Славиков спросил у директора:

— Не хотите ли вы, Роман Петрович?

Беловежский кивнул:

— Вы угадали… Я как раз хотел попросить слова.

При этих словах Беловежского главный инженер Хрупов на другом дальнем краю стола подобрался и непроизвольно сжал лежавшие на зеленом сукне пальцы в кулак.

— У меня для вас, товарищи, добрая весть, — сказал Беловежский. Все лица обернулись к нему. — Сегодня утром я побывал в больнице, общался и с главврачом, и с самим Злотниковым. И могу сообщить: самое страшное позади. То есть непосредственная угроза жизни миновала. Он переведен из реанимации в обычную палату, жена его навещает…

Все с облегчением заулыбались, закивали друг другу, возник шум.

— Тише, товарищи… Сказанное, конечно, не означает, что у нас нет предмета для обсуждения… Предмет есть, и очень важный. Письмо жены Злотникова — это очень искренний и важный человеческий документ, который нас о многом заставляет задуматься. Но, прежде чем перейти к сути, хочу сказать о другом. То, как мы все, члены парткома, дирекция, коллектив, прореагировали на это письмо, уже само по себе свидетельствует, что моральный климат у нас на заводе, в нашей партийной организации, хороший, здоровый. Конечно, жену Злотникова прежде всего волнует здоровье мужа, она хочет спасти семью. Это понятно. Мы с нею рядом в этой беде, сочувствуем ей всей душой, чем можем — поможем. Но разве в одном Злотникове дело?
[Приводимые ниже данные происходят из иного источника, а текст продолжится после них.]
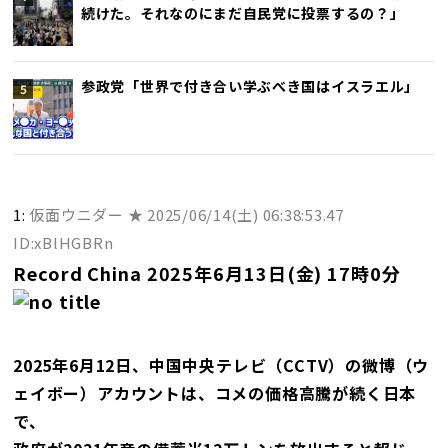
続けた。それなのにまだ自民党に投票するの？」
参政党「世界で付き合い学ぶべき国はイスラエル」
1:
仮面ウニダー ★
2025/06/14(土) 06:38:53.47
ID:xBlHGBRn
Record China 2025年6月13日(金) 17時0分
2025年6月12日、中国中央テレビ（CCTV）の微博（ウ
ェイボー）アカウントは、コメの価格高騰が続く日本
で、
Хотим мы этого или не хотим, но его жена выдвинула на повестку дня вопрос первостепенной важности — вопрос о стиле руководства, о человеческих и, я бы даже сказал, о партийных качествах руководителя. Давайте разберемся, товарищи, что же произошло? Точнее всех это сформулировал Фадеичев: главный инженер привлек к созданию АСУ наиболее перспективных молодых инженеров, материально заинтересовал их, к слову заметим, в нарушение всех существующих финансовых правил, и возложил на них сложные технические задачи, требуя их решения в сжатые, рекордные сроки. Так?

— Так! Гнал и в хвост и в гриву! — сказала Веселкина.

Беловежский кивнул.

— Лично мне, как вы знаете, довелось работать под непосредственным руководством Николая Григорьевича. И могу вам со всей ответственностью сказать: рука у него тяжелая. Он требует, чтобы подчиненные ему люди работали, как говорится, на пределе. Хорошо это или плохо?

В помещении парткома стало так тихо, что было слышно, как позвякивают на широком мятом лацкане Примакова медали, которые он, один из немногих на заводе, надевал во все торжественные дни.

— Мы с вами, товарищи, живем в чрезвычайно интересное время — эпоху научно-технической революции. Страна вручила нам, инженерам, удивительную технику, отпускает огромные средства на ее развитие и освоение. Но означает ли это, что так называемый человеческий фактор сошел на нет, стал второстепенным и подчиненным? Да ни в коем случае. Умение руководителя в том и состоит: добиваться, чтобы каждый раскрывал свои возможности, давал заводу, стране все, что может дать, а иногда и больше. Без ущерба для физического и морального, духовного здоровья.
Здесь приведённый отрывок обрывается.